A few police-action stories from working on the Datto Linux backup agent

In the beginning there was data.

And it was good.

Good data. Good data. pant pant pant. bark bark. sluuuuuurp.

And data wanted to be free!

It wanted to run through the fields and feel the wind in its hair.

But data also wanted to be backed up.

Then the dinosaurs came but they got too big and fat and they all turned into oil yada yada yada, fast forward a few million years and Datto was born.

Datto’s Business Continuity line of products have historically been centered around backing up Windows machines. However, our customers often have important Linux machines deployed as well, and they’d been asking us for a while to expand our product offering to support Linux. So we wrote the Datto Linux Agent (DLA).
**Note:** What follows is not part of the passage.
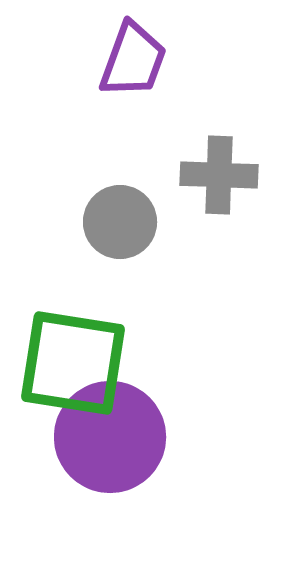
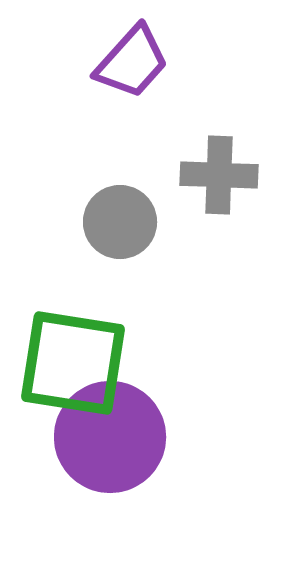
purple trapezoid: moved 1 px left, 2 px down; rotated 22 degrees clockwise
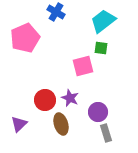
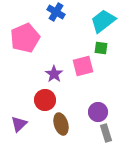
purple star: moved 16 px left, 24 px up; rotated 12 degrees clockwise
The Linux Agent is an application that runs on a Linux machine that enables Datto to back up some or all of the volumes on that machine to Datto’s backup appliance, called a SIRIS. The SIRIS manages all aspects of Business Continuity and Disaster Recovery. The agent is responsible for getting the backup data from the protected machine to the SIRIS.

This is the story of some of the fun we had while working to make the Linux Agent a mature product (read: dealing with all of the unknown unknowns).

Background

The Datto Linux Agent is comprised of two pieces, a kernel module which fabricates a virtual block device that represents a point-in-time snapshot of a real block device for a volume on disk, and the userspace application that reads from this virtual device and sends the data to the SIRIS.

A friend of mine says “everything in IT is about taking data from one place, mushing it up a little, and putting it somewhere else.” And if you think about it, it’s kind of true. Web applications read information from a database, format it in HTML, and write it to an output stream of some kind, that eventually gets to a browser. Batch processing applications read data from one data store, a database, a flat file, etc, do a little manipulation, and then write it out to some other data store.

At Datto, our job is even easier. We’re taking backups. We just have to take the data from here, and put it there. We don’t even have to worry about any kind of manipulation. How hard can that possibly be? Read data from here, write it there.

Well, it’s not as simple as you might think.

Microsoft supplies a variety of versions of Windows, and various service packs. A known and reasonable quantity. As of this writing, distrowatch.com says there are 285 active Linux distributions.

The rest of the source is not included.